Activities, food and music will be at the Rodale Institute visitor center. Visitors are encouraged to explore the rest of the farm with a self-guided walking tour.
There is no admission fee.
Arts Project online continues 'Essence of Democracy' series
This fifth and final event in the "Essence of Democracy" series will be held virtually from 2 to 3 p.m. on Friday at Penn State Lehigh Valley. The event will feature artist David Gothard for a webinar titled, "Who Owns the Message." Penn State Lehigh Valley faculty member Robert Wolfe and student Olivia Howe, whose discipline, life experiences and interests align with the artist's message and concept, will join Gothard in this event.
"The Essence of Democracy" is an Arts Project online series, which amplifies voices that are often stifled through racism, gender discrimination, homophobia, ableism and others.
Ann Lalik, gallery director and arts coordinator at Penn State Lehigh Valley, will moderate the panel.
"Gothard will offer us insight to the voice of the artist and share his experience of times when images he created have gone viral and, on occasion, have been misused," Lalik said.
Gothard works from his studio in the woods in Pennsylvania.
All Arts Project online events are hosted via Zoom and are free and open to the public. Each session is held in webinar format with a question-and-answer session at the end of the program.
To register, go to Penn State Lehigh Valley's website to receive the Zoom information. Live captioning will be provided by Penn State Lehigh Valley Virtual Education Department.
New exhibit reimagines world through futuristic utopian female race
Saya Woolfalk is a New York-based artist who created a complex, futuristic utopian culture and society of an interspecies female race called The Empathics in the new exhibit "From Bones We Rise, The Empathics," through May 1 at Rowan University Art Gallery in Glassboro, New Jersey.
The mythology and story of origins began with the discovery of chimeric bones that triggered them to metamorphose into a plant, animal, and human hybrid creature. In modern Empathic society, anyone may elect to undergo the experience of interspecies hybridization, thus choosing to become an Empathic and a socially evolved being.
"The first physical manifestation to becoming an empathic is to develop multiple heads with multiple brains," said Woolfalk. "For example, one brain may contain information on being a plant while the second brain may contain information on being a human. This in-between state allows us to tolerate our experience of crossing species and also enables us to move effortlessly between human cultures. The growth of multiple heads allows for the Empathic to integrate data and matter from both kingdoms."
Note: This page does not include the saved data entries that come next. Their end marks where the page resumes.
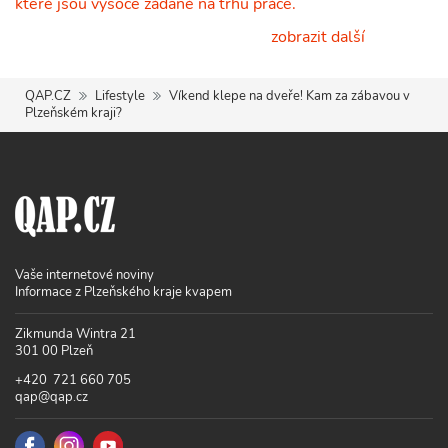
které jsou vysoce žádané na trhu práce.
zobrazit další
QAP.CZ
Lifestyle
Víkend klepe na dveře! Kam za zábavou v
Plzeňském kraji?
Vaše internetové noviny
Informace z Plzeňského kraje kvapem
Zikmunda Wintra 21
301 00 Plzeň
+420 721 660 705
qap@qap.cz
The world of the Empathics emerged from the artist's investigations and interest in anthropology, science fiction, folklore, mythology, and Afrofuturism. Her work is inspired by past experiences.
"My family sold textiles in post-war Japan and I had spent every summer of my childhood making garments with my Japanese grandmother," she said. "When I began to make these new sculptural bodies, sewing, textiles, and garmenting resurfaced as a way for me to make artwork."
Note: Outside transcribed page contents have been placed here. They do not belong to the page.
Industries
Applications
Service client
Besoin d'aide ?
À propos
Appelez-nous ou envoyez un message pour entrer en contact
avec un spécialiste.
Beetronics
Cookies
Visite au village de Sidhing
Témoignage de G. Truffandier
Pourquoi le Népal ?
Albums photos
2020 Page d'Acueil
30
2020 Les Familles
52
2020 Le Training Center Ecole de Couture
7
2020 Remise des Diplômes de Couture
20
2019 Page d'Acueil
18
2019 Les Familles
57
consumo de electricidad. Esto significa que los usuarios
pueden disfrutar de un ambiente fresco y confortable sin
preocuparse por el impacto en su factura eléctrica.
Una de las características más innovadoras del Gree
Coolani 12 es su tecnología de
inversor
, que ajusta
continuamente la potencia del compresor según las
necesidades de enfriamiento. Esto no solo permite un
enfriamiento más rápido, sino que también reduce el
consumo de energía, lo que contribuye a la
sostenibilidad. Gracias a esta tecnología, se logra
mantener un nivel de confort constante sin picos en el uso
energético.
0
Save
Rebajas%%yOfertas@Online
Drawing upon her own experience as a black, Asian, and white American, she explores the ideation of cultural hybridity as a pathway toward an equitable society. Her vision of social evolution is attainable by adopting a culture that is in a continuous state of transformation and growth. Utilizing the tradition of folkloric storytelling, Woolfalk creates narratives that manifest these aspirations.
The exhibit is curated by Mary Salvante, gallery director.
The gallery is at 301 High Street West, Glassboro, New Jersey, and it is open by appointment only.